A new study finds that diverting streams and rivers to irrigate crops or provide drinking water may significantly extend the time that microplastics spend in river catchments before they flow into oceans.
The findings are shared in Water Research.
According to a press release by the University of Birmingham, an international group of scientists’ research highlights the impact of water management in terms of river diversions, for irrigation purposes, on microplastic transport.
These diversions can have significant impact on the estimates of the pollutant’s flow toward oceans, with the diverted water from rivers dispersing the tiny plastic particles across farmland from where they may be flushed back into other water courses or neighboring catchments.
The research team studied two paired rivers in Colorado — the Boulder Creek and its less urbanized tributary South Boulder Creek — evaluating the effects of urbanization and flow diversions on the up-to-downstream profiles of local microplastic concentrations as well as microplastic loads. This evaluation indicated the flow-weighted downstream transport of microplastic particles.
The researchers found that microplastic concentration patterns in both rivers were related to the degree of catchment urbanization: Data from both streams suggests a link between microplastic concentration and urbanization, as microplastic concentrations in Boulder Creek were higher in both surface water and sediment than in South Boulder Creek, and microplastic concentration increased in downstream direction when passing more urbanized areas.
“We discovered strong links between the degree of urbanization in the river catchment and observed river microplastic concentrations, highlighting how human activities resulted in immediate increase in microplastics in this mountainous catchment,” said lead author Anna Kukkola, from the University of Birmingham. “A key novelty of this study is the application of the loading approach which is used here for the first time for the quantification of microplastics fluxes and enabled us to not only identify microplastic sources but also determine the downstream evolution of microplastic transport patterns and in this case also the diversion of microplastics out of the river catchment.”

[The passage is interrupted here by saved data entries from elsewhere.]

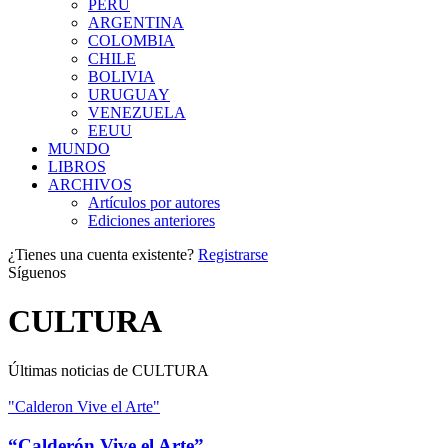
PERÚ
ARGENTINA
COLOMBIA
CHILE
BOLIVIA
URUGUAY
VENEZUELA
EEUU
MUNDO
LIBROS
ARCHIVOS
Artículos por autores
Ediciones anteriores
¿Tienes una cuenta existente?
Registrarse
Síguenos
CULTURA
Últimas noticias de CULTURA
"Calderon Vive el Arte"
“Calderón Vive el Arte”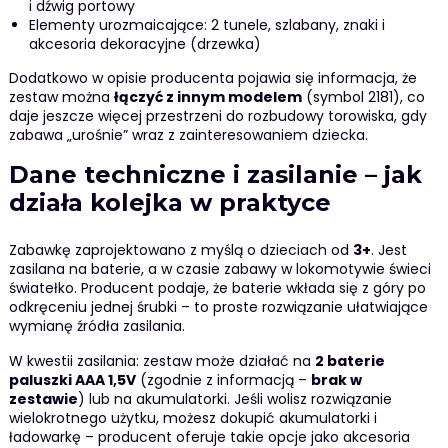
i dźwig portowy
Elementy urozmaicające: 2 tunele, szlabany, znaki i
akcesoria dekoracyjne (drzewka)
Dodatkowo w opisie producenta pojawia się informacja, że
zestaw można
łączyć z innym modelem
(symbol 2181), co
daje jeszcze więcej przestrzeni do rozbudowy torowiska, gdy
zabawa „urośnie” wraz z zainteresowaniem dziecka.
Dane techniczne i zasilanie – jak
działa kolejka w praktyce
Zabawkę zaprojektowano z myślą o dzieciach od
3+
. Jest
zasilana na baterie, a w czasie zabawy w lokomotywie świeci
światełko. Producent podaje, że baterie wkłada się z góry po
odkręceniu jednej śrubki – to proste rozwiązanie ułatwiające
wymianę źródła zasilania.
W kwestii zasilania: zestaw może działać na
2 baterie
paluszki AAA 1,5V
(zgodnie z informacją –
brak w
zestawie
) lub na akumulatorki. Jeśli wolisz rozwiązanie
wielokrotnego użytku, możesz dokupić akumulatorki i
ładowarkę – producent oferuje takie opcje jako akcesoria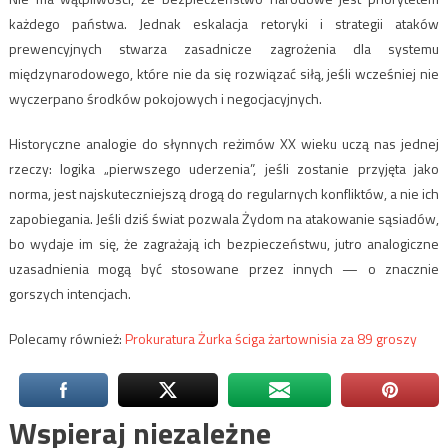
każdego państwa. Jednak eskalacja retoryki i strategii ataków
prewencyjnych stwarza zasadnicze zagrożenia dla systemu
międzynarodowego, które nie da się rozwiązać siłą, jeśli wcześniej nie
wyczerpano środków pokojowych i negocjacyjnych.
Historyczne analogie do słynnych reżimów XX wieku uczą nas jednej
rzeczy: logika „pierwszego uderzenia”, jeśli zostanie przyjęta jako
norma, jest najskuteczniejszą drogą do regularnych konfliktów, a nie ich
zapobiegania. Jeśli dziś świat pozwala Żydom na atakowanie sąsiadów,
bo wydaje im się, że zagrażają ich bezpieczeństwu, jutro analogiczne
uzasadnienia mogą być stosowane przez innych — o znacznie
gorszych intencjach.
Polecamy również:
Prokuratura Żurka ściga żartownisia za 89 groszy
Wspieraj niezależne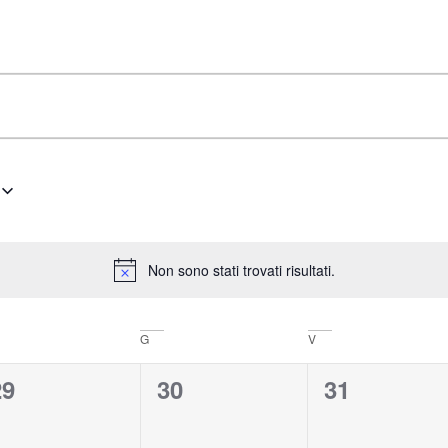
Non sono stati trovati risultati.
Notice
G
V
0
0
0
29
30
31
venti,
eventi,
eventi,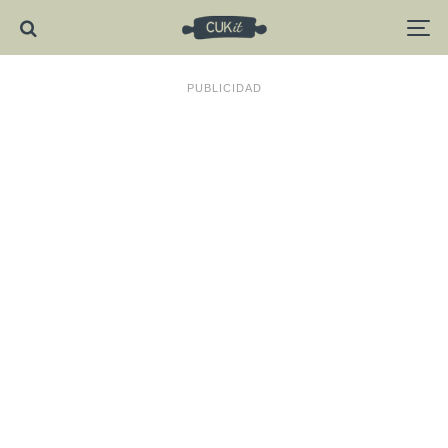
PUBLICIDAD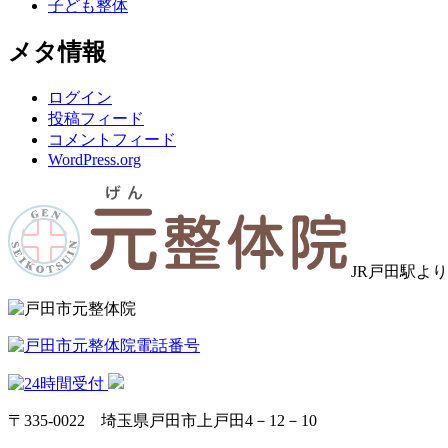
子ども整体
メタ情報
ログイン
投稿フィード
コメントフィード
WordPress.org
JR戸田駅よ
〒335‐0022 埼玉県戸田市上戸田4－12－10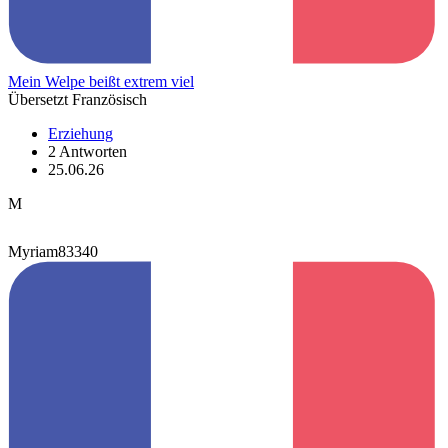
Mein Welpe beißt extrem viel
Übersetzt Französisch
Erziehung
2 Antworten
25.06.26
M
Myriam83340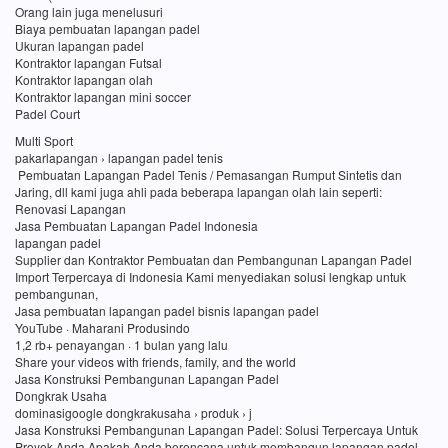
Orang lain juga menelusuri
Biaya pembuatan lapangan padel
Ukuran lapangan padel
Kontraktor lapangan Futsal
Kontraktor lapangan olah
Kontraktor lapangan mini soccer
Padel Court
Multi Sport
pakarlapangan › lapangan padel tenis
Pembuatan Lapangan Padel Tenis / Pemasangan Rumput Sintetis dan
Jaring, dll kami juga ahli pada beberapa lapangan olah lain seperti:
Renovasi Lapangan
Jasa Pembuatan Lapangan Padel Indonesia
lapangan padel
Supplier dan Kontraktor Pembuatan dan Pembangunan Lapangan Padel
Import Terpercaya di Indonesia Kami menyediakan solusi lengkap untuk
pembangunan,
Jasa pembuatan lapangan padel bisnis lapangan padel
YouTube · Maharani Produsindo
1,2 rb+ penayangan · 1 bulan yang lalu
Share your videos with friends, family, and the world
Jasa Konstruksi Pembangunan Lapangan Padel
Dongkrak Usaha
dominasigoogle dongkrakusaha › produk › j
Jasa Konstruksi Pembangunan Lapangan Padel: Solusi Terpercaya Untuk
Proyek Anda Apakah Anda berencana untuk membangun lapangan padel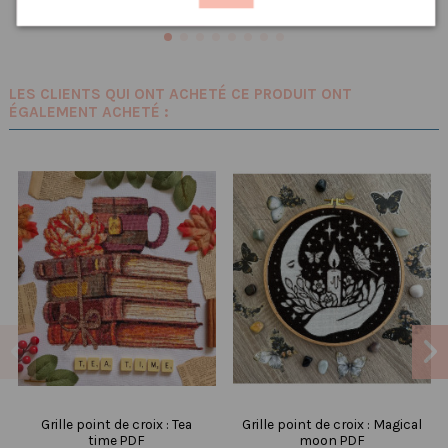
LES CLIENTS QUI ONT ACHETÉ CE PRODUIT ONT
ÉGALEMENT ACHETÉ :
Grille point de croix : Tea
Grille point de croix : Magical
time PDF
moon PDF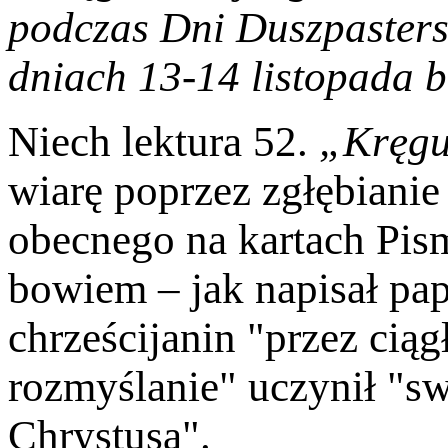
podczas Dni Duszpastersk
dniach 13-14 listopada b
Niech lektura 52.
„Kręgu
wiarę poprzez zgłębiani
obecnego na kartach Pis
bowiem – jak napisał pap
chrześcijanin "przez ciąg
rozmyślanie" uczynił "sw
Chrystusa".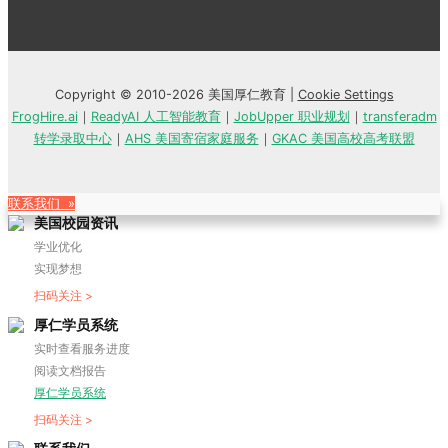
Copyright © 2010-2026 美国厚仁教育 |
Cookie Settings
FrogHire.ai
｜
ReadyAI 人工智能教育
｜
JobUpper 职业规划
｜
transferadm
转学录取中心
｜
AHS 美国寄宿家庭服务
｜
GKAC 美国高校高考联盟
联系我们 »
美国校园资讯
学业优化
实现梦想
扫码关注 >
厚仁学员系统
实时查看服务进度
阅读文档报告
厚仁学员系统
扫码关注 >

The international team also discovered that the magnitude of flow diversions from both streams resulted in large quantities of microplastic being removed from each stream and being transported out of their actual catchment. The team measured microplastic removal through flow diversions of over 500 microplastic particles per second (or 1,800,00 per hour) from the two rivers studied.
The researchers estimate that around 41 trillion microplastic particles are redistributed out of river networks into the terrestrial environment in North America every year, with as many as 459 trillion particles being redistributed globally.
While toxicity assessment was not a focus of the current study, co-author Professor Iseult Lynch from the University of Birmingham noted: “The results of this study are highly relevant for estimating ecotoxicological impacts on aquatic and terrestrial environments and ecosystems, with enhanced terrestrial residence times resulting in extended (chronic) exposures.”